Why a portfolio drifts on its own
Different types of investments grow at different rates over time, which means a portfolio that started at a specific target mix won’t stay there without intervention. If stocks perform well over a stretch of time, they can grow to represent a larger share of the total portfolio than originally intended, quietly increasing the overall risk level without anyone making an active decision to take on more risk. Rebalancing is the process of noticing that drift and trimming the overgrown portion while adding to the underweighted one, restoring the original balance.
A simplified illustration
Say a hypothetical portfolio starts at a 70/30 split between stocks and bonds. After a strong run in stock markets, that same portfolio might drift to something like 80/20, without any deposits or withdrawals happening at all, purely from stocks growing faster than bonds. Rebalancing in that case would mean selling a portion of the stock holdings and using it to buy bonds, bringing the mix back toward 70/30. The numbers here are illustrative only, not a suggestion for what any actual portfolio should look like.

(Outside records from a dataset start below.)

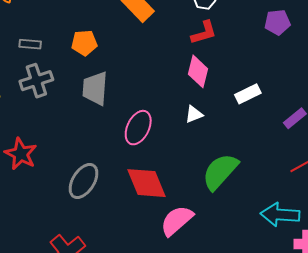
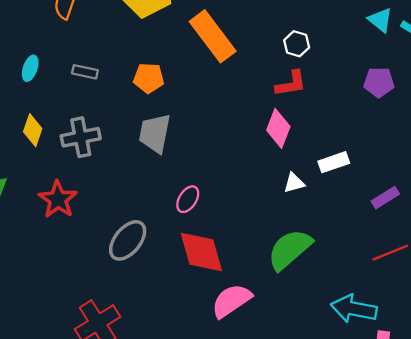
gray cross: (36, 81) -> (81, 137), moved
white triangle: (194, 114) -> (294, 183), moved
pink ellipse: (138, 128) -> (188, 199), moved, size x0.7

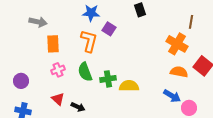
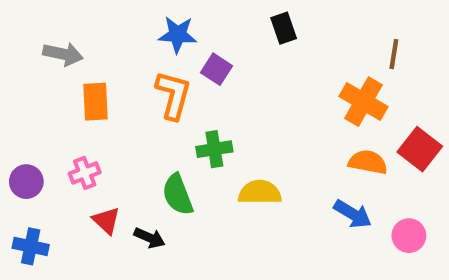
pink cross: (58, 70) -> (85, 173), moved
green semicircle: (85, 72) -> (178, 195), moved
green cross: (108, 79) -> (214, 149), moved
pink circle: (189, 108) -> (409, 236), moved

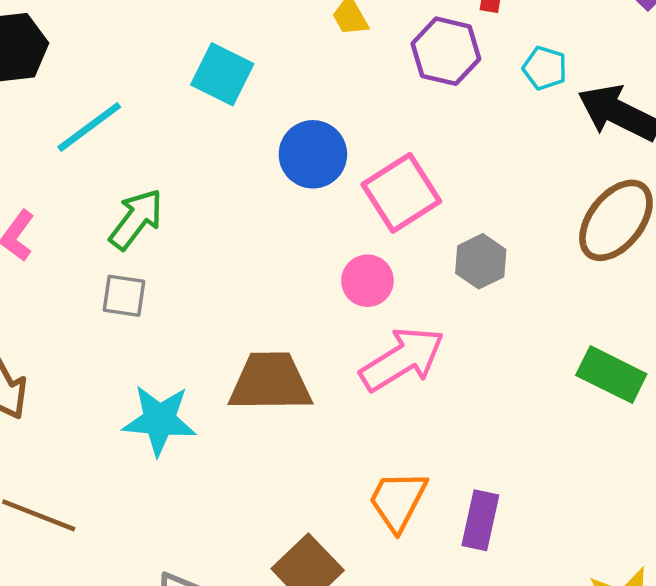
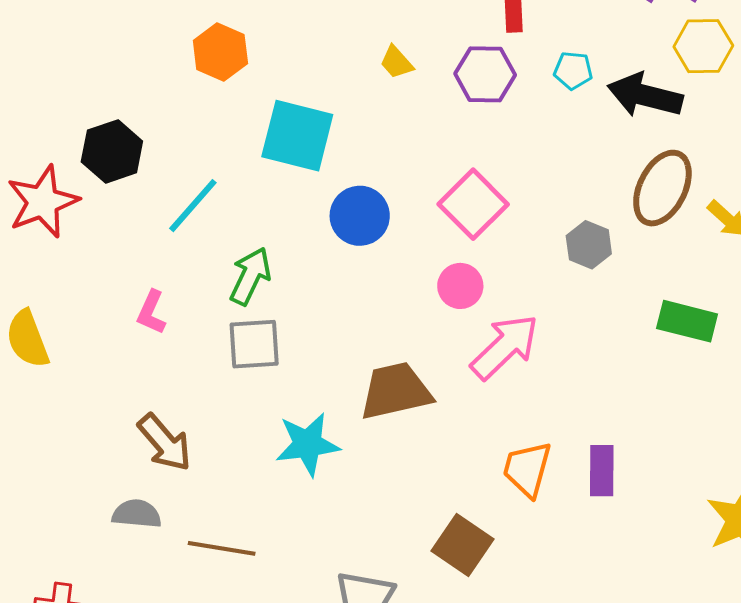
cyan square: (222, 74) -> (297, 136), size x1.4
blue circle: (313, 154) -> (360, 216), moved
gray hexagon: (481, 261) -> (589, 245), moved
gray square: (124, 296) -> (254, 344), size x1.4

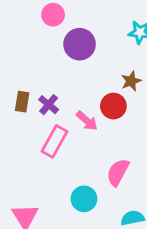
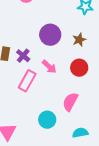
purple circle: (80, 44) -> (50, 35), moved
red circle: (113, 106) -> (79, 68), moved

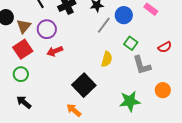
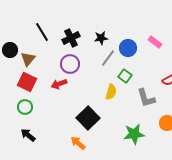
purple circle: (47, 29) -> (70, 64), moved
green square: (131, 43) -> (125, 76), moved
red square: (23, 49) -> (27, 82), turned -30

The different ways rebalancing gets done
There are a few general approaches people and fund managers use:
- Calendar-based rebalancing. Reviewing and adjusting the portfolio on a fixed schedule, such as once a year, regardless of how far it’s drifted.
- Threshold-based rebalancing. Adjusting only when a portfolio drifts beyond a set percentage away from its target mix, regardless of how much time has passed.
- Automatic rebalancing. Many retirement accounts and target-date funds handle this process automatically in the background, without the account holder needing to take any action, which is one reason putting money into a Roth IRA doesn’t automatically mean someone has to manage rebalancing themselves.
Why it matters even though it sounds minor
Skipping rebalancing doesn’t cause immediate harm, but over years it can leave a portfolio meaningfully riskier, or more conservative, than originally intended, simply through the compounding effect of uneven growth across asset types. This is one reason the concept comes up so often alongside broader conversations about why index funds get recommended so frequently and how long-term investing differs from more reactive trading: rebalancing is a structural habit, not a market-timing decision.
What to weigh
Not understanding rebalancing at first is extremely common, since it’s rarely explained clearly even in material aimed at beginners. The core idea is simple once it’s laid out: a portfolio’s mix drifts over time due to uneven growth, and rebalancing is the periodic act of nudging it back toward the original plan. Many retirement and brokerage accounts offer automatic rebalancing as a feature, which is worth checking before assuming it needs to be done manually.